> **Problem to work on**
What do the lines from the one containing "de vacinação anti-rábica" through the end of the listing below say? Restate them word for word and give nothing else.
** Exercise data follows **
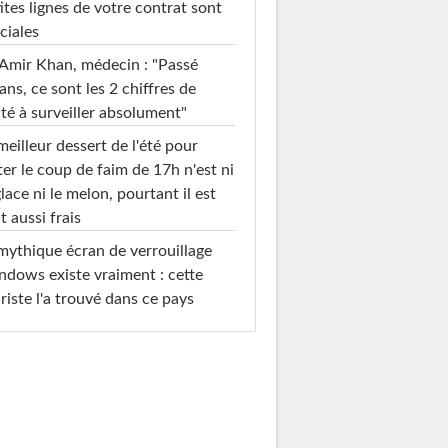
ites lignes de votre contrat sont
ciales
Amir Khan, médecin : "Passé
ans, ce sont les 2 chiffres de
té à surveiller absolument"
meilleur dessert de l'été pour
ter le coup de faim de 17h n'est ni
glace ni le melon, pourtant il est
t aussi frais
mythique écran de verrouillage
dows existe vraiment : cette
riste l'a trouvé dans ce pays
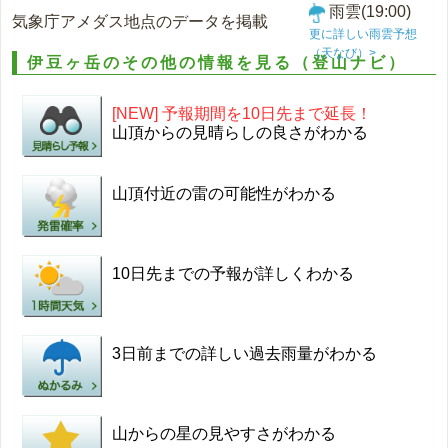
雨雲(19:00)
気象庁アメダス地点のデータを掲載
更に詳しい雨雲予想
（天なび）>
伊豆ヶ岳のその他の情報を見る（登山ナビ）
[NEW] 予報期間を10日先まで延長！
山頂からの見晴らしの良さがわかる
山頂付近の雷の可能性がわかる
10日先までの予報が詳しくわかる
3日前までの詳しい過去雨量がわかる
山からの星の見やすさがわかる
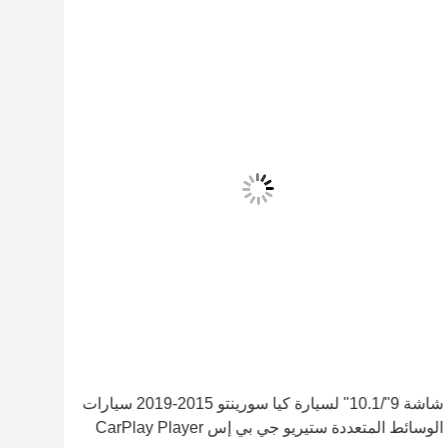
شاشة 9"/10.1" لسيارة كيا سورينتو 2015-2019 سيارات
الوسائط المتعددة ستيريو جي بي إس CarPlay Player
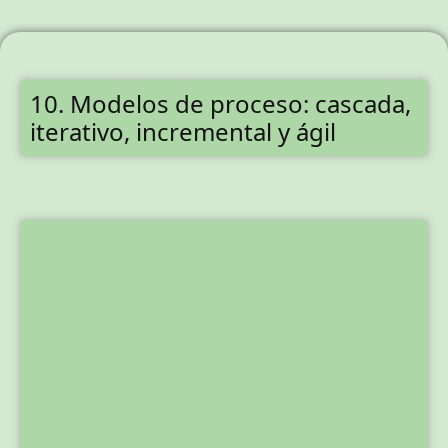
10. Modelos de proceso: cascada,
iterativo, incremental y ágil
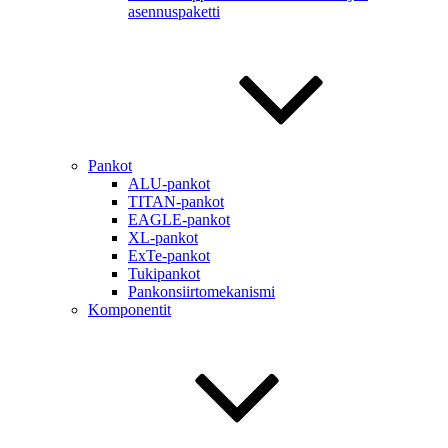
asennuspaketti
Pankot
ALU-pankot
TITAN-pankot
EAGLE-pankot
XL-pankot
ExTe-pankot
Tukipankot
Pankonsiirtomekanismi
Komponentit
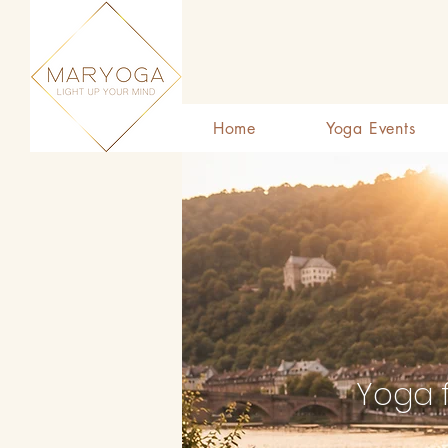
Home
Yoga Events
Yoga 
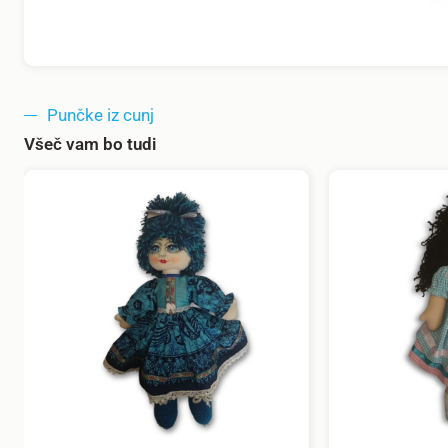
Punčke iz cunj
Všeč vam bo tudi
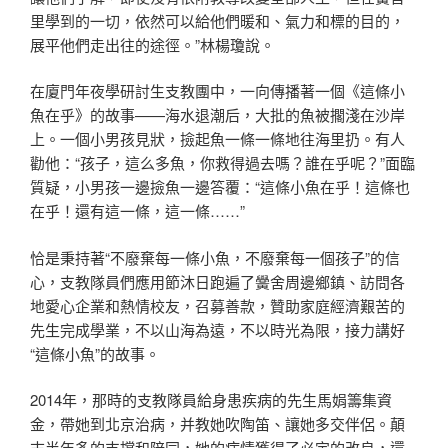
里學到的一切，依然可以給他們暖和、氣力和標的目的，
展平他們走出往的途徑。”林楊瓊說。
在廈門年夜學研討生支教團中，一向傳播著一個《這條小
魚在乎》的故事——海水退潮后，大批的魚被擱淺在沙岸
上。一個小男孩見狀，撿起魚一條一條地往海里扔。有人
勸他：“孩子，這么多魚，你救得過去嗎？誰在乎呢？”面臨
質疑，小男孩一邊撿魚一邊答覆：“這條小魚在乎！這條也
在乎！還有這一條，這一條……”
恰是秉持著“不廢棄每一條小魚，不廢棄每一個孩子”的信
心，支教隊員們應用節沐日跑遍了黌舍周邊鄉鎮、訪問各
地愛心企業和熱情校友，召募善款，贊助家庭經濟艱苦的
先生完成學業，不以山海為遠，不以時光為限，接力講好
“這條小魚”的故事。
2014年，那時的支教隊員給身患疾病的先生馬娟籌集資
金，帶她到北京治病，并教她吹陶笛、讓她多交伴侶。顛
末半年多的支撐和陪同，她的病情獲得了必定的改良，還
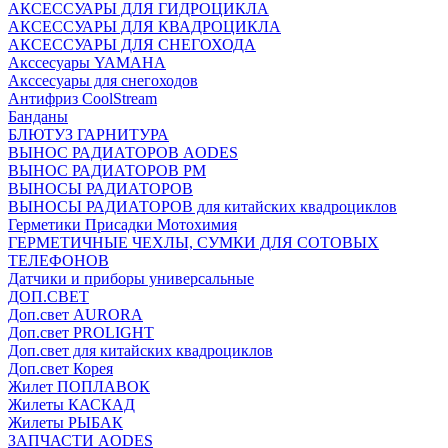
АКСЕССУАРЫ ДЛЯ ГИДРОЦИКЛА
АКСЕССУАРЫ ДЛЯ КВАДРОЦИКЛА
АКСЕССУАРЫ ДЛЯ СНЕГОХОДА
Акссесуары YAMAHA
Акссесуары для снегоходов
Антифриз CoolStream
Банданы
БЛЮТУЗ ГАРНИТУРА
ВЫНОС РАДИАТОРОВ AODES
ВЫНОС РАДИАТОРОВ РМ
ВЫНОСЫ РАДИАТОРОВ
ВЫНОСЫ РАДИАТОРОВ для китайских квадроциклов
Герметики Присадки Мотохимия
ГЕРМЕТИЧНЫЕ ЧЕХЛЫ, СУМКИ ДЛЯ СОТОВЫХ
ТЕЛЕФОНОВ
Датчики и приборы универсальные
ДОП.СВЕТ
Доп.свет AURORA
Доп.свет PROLIGHT
Доп.свет для китайских квадроциклов
Доп.свет Корея
Жилет ПОПЛАВОК
Жилеты КАСКАД
Жилеты РЫБАК
ЗАПЧАСТИ AODES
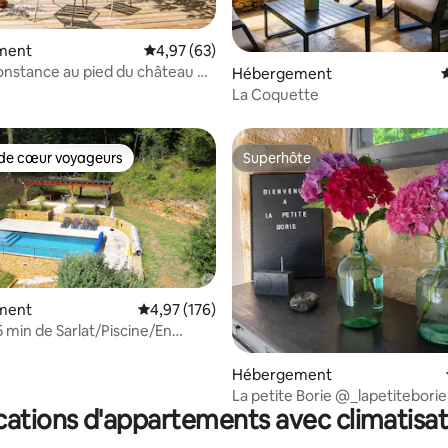
r la base de 114 commentaires : 4,9 sur 5
ment
Évaluation moyenne sur la base de 63 commen
4,97 (63)
nstance au pied du château de
Hébergement
sac
La Coquette
de cœur voyageurs
Superhôte
 cœur voyageurs les plus appréciés
Superhôte
ment
Évaluation moyenne sur la base de 176 comme
4,97 (176)
5 min de Sarlat/Piscine/En
la base de 126 commentaires : 4,86 sur 5
ture
Hébergement
La petite Borie @_lapetiteborie
cations d'appartements avec climatisat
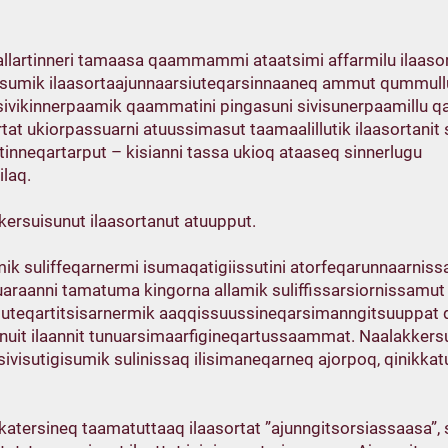
t aallartinneri tamaasa qaammammi ataatsimi affarmilu ilaas
gisumik ilaasortaajunnaarsiuteqarsinnaaneq ammut qummullu 
q sivikinnerpaamik qaammatini pingasuni sivisunerpaamillu q
rtat ukiorpassuarni atuussimasut taamaalillutik ilaasortanit
tinneqartarput – kisianni tassa ukioq ataaseq sinnerlugu
laq.
ersuisunut ilaasortanut atuupput.
ik suliffeqarnermi isumaqatigiissutini atorfeqarunnaarniss
araanni tamatuma kingorna allamik suliffissarsiornissamut 
iuteqartitsisarnermik aaqqissuussineqarsimanngitsuuppat q
q, inuit ilaannit tunuarsimaarfigineqartussaammat. Naalakke
ivisutigisumik sulinissaq ilisimaneqarneq ajorpoq, qinikkatu
katersineq taamatuttaaq ilaasortat ”ajunngitsorsiassaasa”,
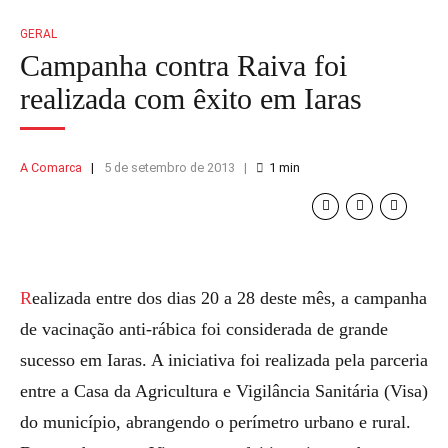
GERAL
Campanha contra Raiva foi
realizada com êxito em Iaras
A Comarca
5 de setembro de 2013
1
min
Realizada entre dos dias 20 a 28 deste mês, a campanha
de vacinação anti-rábica foi considerada de grande
sucesso em Iaras. A iniciativa foi realizada pela parceria
entre a Casa da Agricultura e Vigilância Sanitária (Visa)
do município, abrangendo o perímetro urbano e rural.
** End of Exercise data **
> **Output of the task**
de vacinação anti-rábica foi considerada de grande
sucesso em Iaras. A iniciativa foi realizada pela parceria
entre a Casa da Agricultura e Vigilância Sanitária (Visa)
do município, abrangendo o perímetro urbano e rural.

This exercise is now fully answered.